RIS-aided transmissions in energy-harvesting cognitive radio networks: A DRL approach

Direct transmissions in cognitive radio networks (CRNs) can be easily obstructed by obstacles and channel uncertainty and thus cognitive transmitters normally increase the transmission power to guarantee the quality of service; however, it can deplete limited-capacity batteries and degrade long-term performance. These issues can be solved by reflecting signals to cognitive users (CUs) using a reconfigurable intelligent surface (RIS) and setting appropriate transmission powers.

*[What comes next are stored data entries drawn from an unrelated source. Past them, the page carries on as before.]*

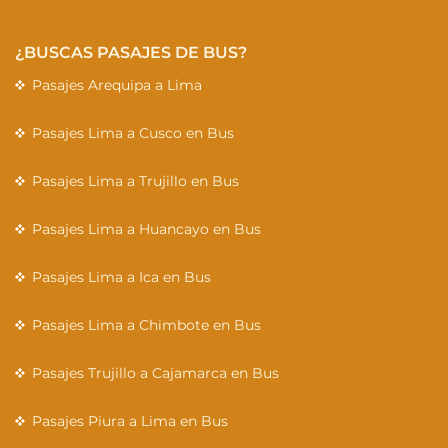
¿BUSCAS PASAJES DE BUS?
Pasajes Arequipa a Lima
Pasajes Lima a Cusco en Bus
Pasajes Lima a Trujillo en Bus
Pasajes Lima a Huancayo en Bus
Pasajes Lima a Ica en Bus
Pasajes Lima a Chimbote en Bus
Pasajes Trujillo a Cajamarca en Bus
Pasajes Piura a Lima en Bus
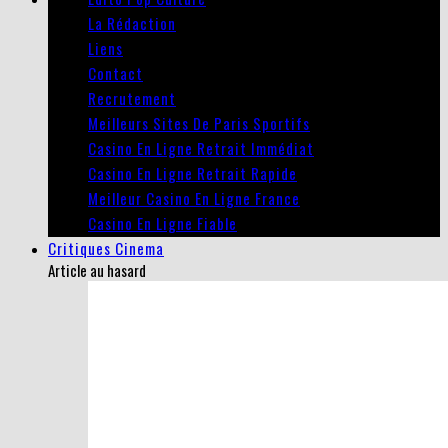
La Rédaction
Liens
Contact
Recrutement
Meilleurs Sites De Paris Sportifs
Casino En Ligne Retrait Immédiat
Casino En Ligne Retrait Rapide
Meilleur Casino En Ligne France
Casino En Ligne Fiable
Critiques Cinema
Article au hasard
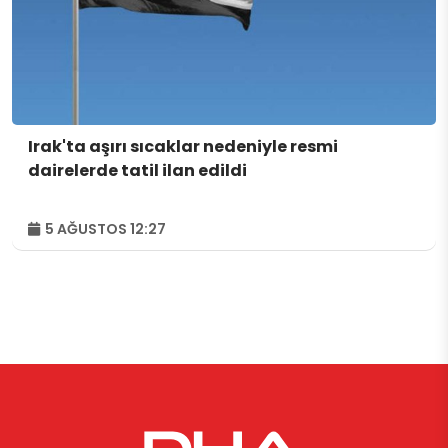
Irak'ta aşırı sıcaklar nedeniyle resmi
dairelerde tatil ilan edildi
5 AĞUSTOS 12:27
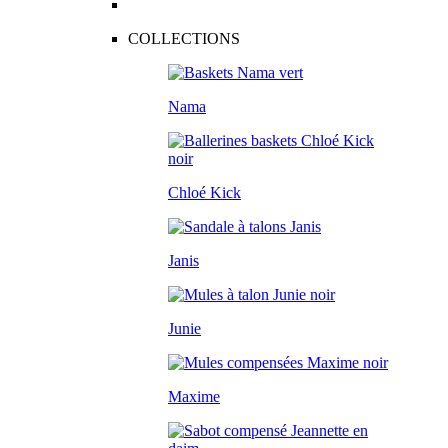
COLLECTIONS
Nama
Chloé Kick
Janis
Junie
Maxime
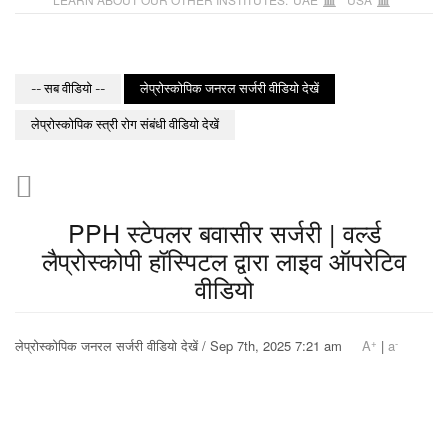
-- सब वीडियो --
लेप्रोस्कोपिक जनरल सर्जरी वीडियो देखें
लेप्रोस्कोपिक स्त्री रोग संबंधी वीडियो देखें
PPH स्टेपलर बवासीर सर्जरी | वर्ल्ड
लैप्रोस्कोपी हॉस्पिटल द्वारा लाइव ऑपरेटिव
वीडियो
+
-
लेप्रोस्कोपिक जनरल सर्जरी वीडियो देखें / Sep 7th, 2025 7:21 am
A
|
a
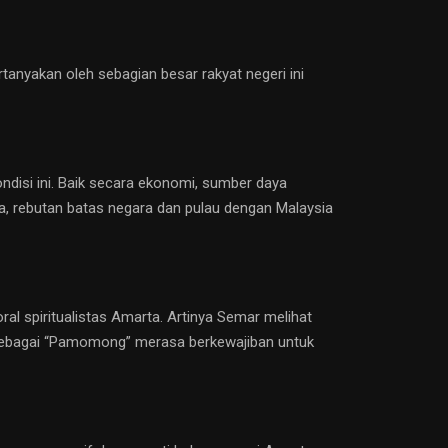
tanyakan oleh sebagian besar rakyat negeri ini
ndisi ini. Baik secara ekonomi, sumber daya
pura, rebutan batas negara dan pulau dengan Malaysia
 spiritualistas Amarta. Artinya Semar melihat
gga sebagai “Pamomong” merasa berkewajiban untuk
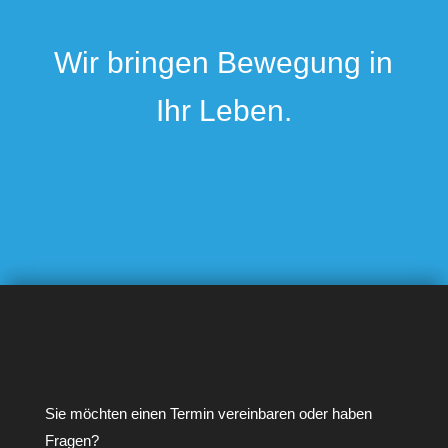
Wir bringen Bewegung in
Ihr Leben.
Sie möchten einen Termin vereinbaren oder haben
Fragen?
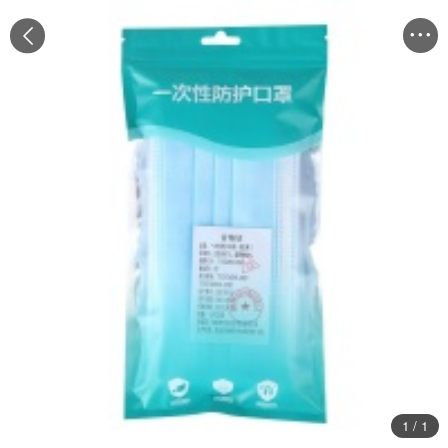


1
/
1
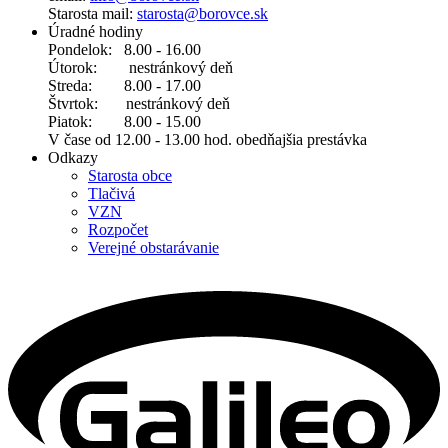
Starosta mail:
starosta@borovce.sk
Úradné hodiny
Pondelok: 8.00 - 16.00
Útorok: nestránkový deň
Streda: 8.00 - 17.00
Štvrtok: nestránkový deň
Piatok: 8.00 - 15.00
V čase od 12.00 - 13.00 hod. obedňajšia prestávka
Odkazy
Starosta obce
Tlačivá
VZN
Rozpočet
Verejné obstarávanie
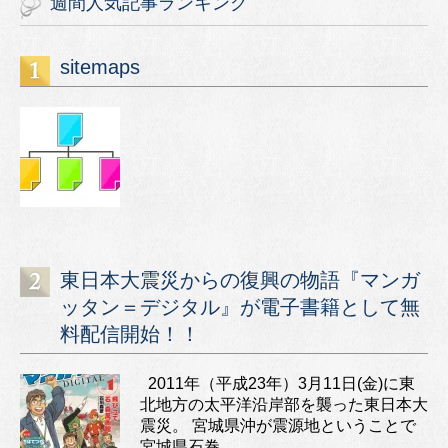
週間人気記事ランキング
sitemaps
東日本大震災からの復興の物語『マンガ
ッタン＝デジタル』が電子書籍として無
料配信開始！！
2011年（平成23年）3月11日(金)に東
北地方の太平洋沿岸部を襲った東日本大
震災。 宮城県沖が震源地ということで
宮城県石巻...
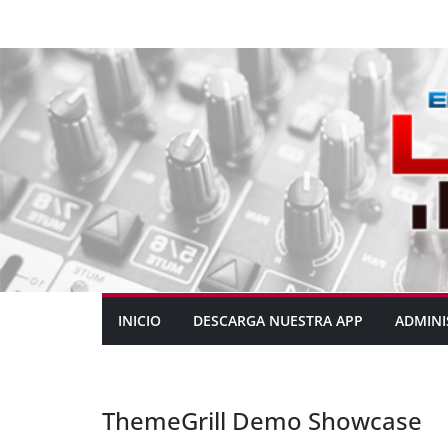
INICIO
DESCARGA NUESTRA APP
ADMINI
ThemeGrill Demo Showcase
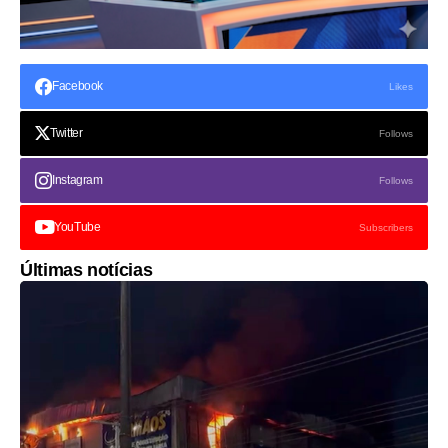
Facebook
Likes
Twitter
Follows
Instagram
Follows
YouTube
Subscribers
Últimas notícias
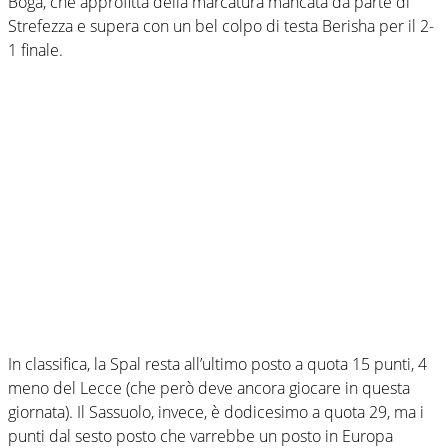
Boga, che approfitta della marcatura mancata da parte di
Strefezza e supera con un bel colpo di testa Berisha per il 2-
1 finale.
In classifica, la Spal resta all’ultimo posto a quota 15 punti, 4
meno del Lecce (che però deve ancora giocare in questa
giornata). Il Sassuolo, invece, è dodicesimo a quota 29, ma i
punti dal sesto posto che varrebbe un posto in Europa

This study investigates RIS-aided downlink of non-orthogonal multiple access (NOMA) CRNs, where RIS can reconstruct transmission environments and a wireless powered-cognitive base station (CBS) opportunistically uses a licensed channel allowing multi-user transmissions in the same frequency and time block. Under stochastic properties of energy harvesting, wireless channels, and primary network behavior, we aim to optimize the assigned power of CUs and RIS phase-shifts jointly to maximize the sum-rate of CRNs. To this end, we formulate an optimization problem as a Markov decision process (MDP) framework. Subsequently, a deep deterministic policy gradient (DDPG) algorithm is adopted to cope with highdimensional continuous states and action spaces in time-varying environments. Simulation results are presented to confirm the superior performance of the proposed scheme over benchmark schemes in which orthogonal multiple access (OMA), long-term, and myopic optimizations are considered.